» Task prompt
Once the line with "HYRULE WARRIORS AGE OF" is found in the entries below, repeat it and each following line exactly, up to and including the line with "u poseti Službi za". Add no other lines.
*** Opening Source material ***
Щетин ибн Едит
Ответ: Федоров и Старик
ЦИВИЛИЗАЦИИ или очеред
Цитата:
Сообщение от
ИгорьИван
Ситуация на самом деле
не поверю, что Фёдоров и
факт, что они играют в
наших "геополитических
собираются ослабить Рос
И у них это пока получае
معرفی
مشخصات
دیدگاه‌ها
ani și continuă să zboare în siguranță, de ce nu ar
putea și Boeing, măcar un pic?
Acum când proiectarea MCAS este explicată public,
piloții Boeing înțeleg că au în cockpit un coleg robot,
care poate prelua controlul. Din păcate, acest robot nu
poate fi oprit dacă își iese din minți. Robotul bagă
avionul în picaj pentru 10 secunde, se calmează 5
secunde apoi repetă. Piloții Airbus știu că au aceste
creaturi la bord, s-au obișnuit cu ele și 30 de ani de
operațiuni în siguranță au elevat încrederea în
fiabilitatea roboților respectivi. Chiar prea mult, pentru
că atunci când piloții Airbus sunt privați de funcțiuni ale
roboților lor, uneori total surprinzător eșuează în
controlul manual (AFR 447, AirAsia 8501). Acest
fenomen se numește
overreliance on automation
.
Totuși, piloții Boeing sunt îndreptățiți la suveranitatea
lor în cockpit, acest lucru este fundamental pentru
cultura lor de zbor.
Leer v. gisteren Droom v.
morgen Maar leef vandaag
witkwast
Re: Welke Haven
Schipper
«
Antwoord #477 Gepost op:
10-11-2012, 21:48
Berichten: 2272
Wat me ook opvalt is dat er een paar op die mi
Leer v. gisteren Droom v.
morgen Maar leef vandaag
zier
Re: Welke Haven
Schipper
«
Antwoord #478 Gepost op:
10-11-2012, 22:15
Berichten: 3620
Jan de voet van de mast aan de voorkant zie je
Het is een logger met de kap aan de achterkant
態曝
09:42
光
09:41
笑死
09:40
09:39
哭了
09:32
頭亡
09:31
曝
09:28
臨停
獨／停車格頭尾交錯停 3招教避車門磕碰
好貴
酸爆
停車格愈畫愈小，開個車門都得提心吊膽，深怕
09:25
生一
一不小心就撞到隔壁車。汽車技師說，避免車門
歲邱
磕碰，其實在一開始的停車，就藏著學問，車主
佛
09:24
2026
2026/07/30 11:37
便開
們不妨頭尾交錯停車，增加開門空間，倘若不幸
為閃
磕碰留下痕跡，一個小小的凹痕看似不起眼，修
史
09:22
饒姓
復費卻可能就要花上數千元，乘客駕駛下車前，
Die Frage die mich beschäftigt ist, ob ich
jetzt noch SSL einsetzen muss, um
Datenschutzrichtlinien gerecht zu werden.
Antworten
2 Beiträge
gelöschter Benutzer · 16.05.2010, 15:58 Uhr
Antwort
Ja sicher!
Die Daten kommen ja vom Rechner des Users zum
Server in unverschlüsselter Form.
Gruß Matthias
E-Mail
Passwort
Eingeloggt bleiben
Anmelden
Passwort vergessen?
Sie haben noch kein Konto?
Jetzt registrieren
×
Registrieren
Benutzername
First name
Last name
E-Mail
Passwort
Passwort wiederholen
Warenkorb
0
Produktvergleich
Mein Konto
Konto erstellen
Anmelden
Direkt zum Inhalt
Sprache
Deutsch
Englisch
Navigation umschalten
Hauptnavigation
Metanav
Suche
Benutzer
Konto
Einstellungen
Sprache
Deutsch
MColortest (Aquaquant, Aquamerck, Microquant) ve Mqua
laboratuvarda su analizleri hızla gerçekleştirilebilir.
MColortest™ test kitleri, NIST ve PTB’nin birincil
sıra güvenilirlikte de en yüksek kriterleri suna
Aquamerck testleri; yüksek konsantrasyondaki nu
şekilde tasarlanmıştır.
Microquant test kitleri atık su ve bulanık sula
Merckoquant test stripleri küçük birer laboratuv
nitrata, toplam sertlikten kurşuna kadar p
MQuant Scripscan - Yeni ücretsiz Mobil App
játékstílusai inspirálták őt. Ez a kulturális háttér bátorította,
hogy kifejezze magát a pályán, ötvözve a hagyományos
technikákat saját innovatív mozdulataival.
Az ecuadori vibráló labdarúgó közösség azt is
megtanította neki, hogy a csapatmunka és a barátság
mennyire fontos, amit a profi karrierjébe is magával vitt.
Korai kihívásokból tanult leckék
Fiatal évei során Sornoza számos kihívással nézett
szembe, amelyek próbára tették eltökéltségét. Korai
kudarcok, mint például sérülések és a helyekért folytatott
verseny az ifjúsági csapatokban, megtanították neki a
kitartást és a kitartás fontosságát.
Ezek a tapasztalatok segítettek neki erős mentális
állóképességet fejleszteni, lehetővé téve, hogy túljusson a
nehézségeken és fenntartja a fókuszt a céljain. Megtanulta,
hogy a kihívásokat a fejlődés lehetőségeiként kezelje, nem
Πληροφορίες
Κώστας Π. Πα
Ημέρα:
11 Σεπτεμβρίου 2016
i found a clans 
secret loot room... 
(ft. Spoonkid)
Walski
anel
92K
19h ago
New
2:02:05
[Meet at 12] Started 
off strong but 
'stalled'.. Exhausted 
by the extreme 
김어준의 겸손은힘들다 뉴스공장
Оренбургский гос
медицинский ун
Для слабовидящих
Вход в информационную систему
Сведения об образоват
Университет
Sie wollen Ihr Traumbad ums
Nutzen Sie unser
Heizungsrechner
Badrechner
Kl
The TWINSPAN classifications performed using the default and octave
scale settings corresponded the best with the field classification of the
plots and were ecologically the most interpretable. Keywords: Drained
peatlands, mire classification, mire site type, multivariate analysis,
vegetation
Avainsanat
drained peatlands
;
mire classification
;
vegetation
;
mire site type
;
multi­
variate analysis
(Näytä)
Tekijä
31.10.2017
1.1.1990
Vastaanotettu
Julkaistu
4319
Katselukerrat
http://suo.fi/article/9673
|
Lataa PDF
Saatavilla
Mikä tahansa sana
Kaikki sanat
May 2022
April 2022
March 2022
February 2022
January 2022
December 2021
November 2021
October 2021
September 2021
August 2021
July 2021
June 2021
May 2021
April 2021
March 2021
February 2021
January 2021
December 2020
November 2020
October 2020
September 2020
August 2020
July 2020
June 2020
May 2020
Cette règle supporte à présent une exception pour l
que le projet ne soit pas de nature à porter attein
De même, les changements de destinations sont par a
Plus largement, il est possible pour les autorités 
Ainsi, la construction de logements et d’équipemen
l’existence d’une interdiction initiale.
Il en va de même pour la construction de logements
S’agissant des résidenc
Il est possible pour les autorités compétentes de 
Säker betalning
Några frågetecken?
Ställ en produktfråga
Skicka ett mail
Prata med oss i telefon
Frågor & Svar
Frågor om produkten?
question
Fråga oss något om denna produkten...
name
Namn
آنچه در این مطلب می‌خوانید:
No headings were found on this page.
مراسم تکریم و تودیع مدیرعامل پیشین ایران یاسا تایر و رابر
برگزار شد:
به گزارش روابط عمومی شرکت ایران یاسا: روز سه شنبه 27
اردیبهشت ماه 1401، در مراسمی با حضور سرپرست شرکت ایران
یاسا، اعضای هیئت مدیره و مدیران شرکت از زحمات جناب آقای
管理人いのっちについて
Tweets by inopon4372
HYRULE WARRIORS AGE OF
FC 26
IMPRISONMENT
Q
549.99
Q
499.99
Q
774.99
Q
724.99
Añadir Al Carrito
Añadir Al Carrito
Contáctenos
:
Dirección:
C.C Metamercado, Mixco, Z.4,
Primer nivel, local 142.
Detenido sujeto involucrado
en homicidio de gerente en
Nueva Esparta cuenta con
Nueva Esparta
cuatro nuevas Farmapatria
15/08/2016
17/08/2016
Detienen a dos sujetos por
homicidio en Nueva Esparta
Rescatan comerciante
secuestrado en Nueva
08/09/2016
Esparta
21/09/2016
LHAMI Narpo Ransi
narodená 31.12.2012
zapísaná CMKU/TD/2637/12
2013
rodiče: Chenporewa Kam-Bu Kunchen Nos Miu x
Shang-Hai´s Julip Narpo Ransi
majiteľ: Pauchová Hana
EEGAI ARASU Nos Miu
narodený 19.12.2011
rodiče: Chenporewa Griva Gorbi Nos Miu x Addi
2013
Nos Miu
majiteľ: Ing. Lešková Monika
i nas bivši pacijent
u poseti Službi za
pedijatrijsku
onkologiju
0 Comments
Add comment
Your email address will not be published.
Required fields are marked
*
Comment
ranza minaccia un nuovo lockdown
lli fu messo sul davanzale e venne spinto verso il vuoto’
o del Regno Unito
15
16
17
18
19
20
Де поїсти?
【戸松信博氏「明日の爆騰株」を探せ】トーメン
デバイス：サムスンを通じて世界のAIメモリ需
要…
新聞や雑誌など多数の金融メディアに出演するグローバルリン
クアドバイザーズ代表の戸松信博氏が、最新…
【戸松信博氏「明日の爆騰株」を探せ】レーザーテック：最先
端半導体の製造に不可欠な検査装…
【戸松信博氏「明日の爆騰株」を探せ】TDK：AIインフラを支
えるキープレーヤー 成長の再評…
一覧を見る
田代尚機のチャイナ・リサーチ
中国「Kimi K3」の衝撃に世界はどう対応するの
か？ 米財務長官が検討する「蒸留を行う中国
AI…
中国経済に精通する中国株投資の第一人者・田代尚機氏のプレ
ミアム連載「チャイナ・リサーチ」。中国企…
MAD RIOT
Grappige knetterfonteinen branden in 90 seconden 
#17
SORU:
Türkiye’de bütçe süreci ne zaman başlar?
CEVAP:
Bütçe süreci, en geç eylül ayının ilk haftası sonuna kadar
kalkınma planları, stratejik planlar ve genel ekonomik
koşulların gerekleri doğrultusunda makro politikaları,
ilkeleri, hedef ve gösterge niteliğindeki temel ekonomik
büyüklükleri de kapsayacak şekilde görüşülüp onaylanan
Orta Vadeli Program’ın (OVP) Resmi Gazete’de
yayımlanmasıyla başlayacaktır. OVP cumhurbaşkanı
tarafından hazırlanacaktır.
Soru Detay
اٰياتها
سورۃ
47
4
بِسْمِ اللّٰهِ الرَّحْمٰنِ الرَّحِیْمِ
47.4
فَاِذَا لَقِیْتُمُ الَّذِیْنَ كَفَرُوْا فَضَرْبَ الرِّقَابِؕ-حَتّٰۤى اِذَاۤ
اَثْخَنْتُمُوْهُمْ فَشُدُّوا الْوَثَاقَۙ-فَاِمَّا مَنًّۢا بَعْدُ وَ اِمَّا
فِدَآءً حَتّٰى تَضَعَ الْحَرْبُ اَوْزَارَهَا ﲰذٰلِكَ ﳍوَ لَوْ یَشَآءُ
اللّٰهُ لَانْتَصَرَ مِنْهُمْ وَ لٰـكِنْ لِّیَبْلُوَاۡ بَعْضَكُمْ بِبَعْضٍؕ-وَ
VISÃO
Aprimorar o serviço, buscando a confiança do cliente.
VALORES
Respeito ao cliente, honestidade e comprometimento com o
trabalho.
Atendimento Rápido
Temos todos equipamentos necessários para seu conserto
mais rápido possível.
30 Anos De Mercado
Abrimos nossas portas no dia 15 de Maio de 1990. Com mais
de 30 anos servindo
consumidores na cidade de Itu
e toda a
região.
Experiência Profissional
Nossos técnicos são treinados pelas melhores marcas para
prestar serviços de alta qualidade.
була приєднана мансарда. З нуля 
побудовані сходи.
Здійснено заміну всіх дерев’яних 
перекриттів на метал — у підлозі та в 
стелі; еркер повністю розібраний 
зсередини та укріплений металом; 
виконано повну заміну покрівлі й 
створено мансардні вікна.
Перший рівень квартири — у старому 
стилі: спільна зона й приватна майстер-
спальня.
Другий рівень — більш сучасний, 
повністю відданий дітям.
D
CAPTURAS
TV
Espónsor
*** Closing Source material ***
» Task response
HYRULE WARRIORS AGE OF
FC 26
IMPRISONMENT
Q
549.99
Q
499.99
Q
774.99
Q
724.99
Añadir Al Carrito
Añadir Al Carrito
Contáctenos
:
Dirección:
C.C Metamercado, Mixco, Z.4,
Primer nivel, local 142.
Detenido sujeto involucrado
en homicidio de gerente en
Nueva Esparta cuenta con
Nueva Esparta
cuatro nuevas Farmapatria
15/08/2016
17/08/2016
Detienen a dos sujetos por
homicidio en Nueva Esparta
Rescatan comerciante
secuestrado en Nueva
08/09/2016
Esparta
21/09/2016
LHAMI Narpo Ransi
narodená 31.12.2012
zapísaná CMKU/TD/2637/12
2013
rodiče: Chenporewa Kam-Bu Kunchen Nos Miu x
Shang-Hai´s Julip Narpo Ransi
majiteľ: Pauchová Hana
EEGAI ARASU Nos Miu
narodený 19.12.2011
rodiče: Chenporewa Griva Gorbi Nos Miu x Addi
2013
Nos Miu
majiteľ: Ing. Lešková Monika
i nas bivši pacijent
u poseti Službi za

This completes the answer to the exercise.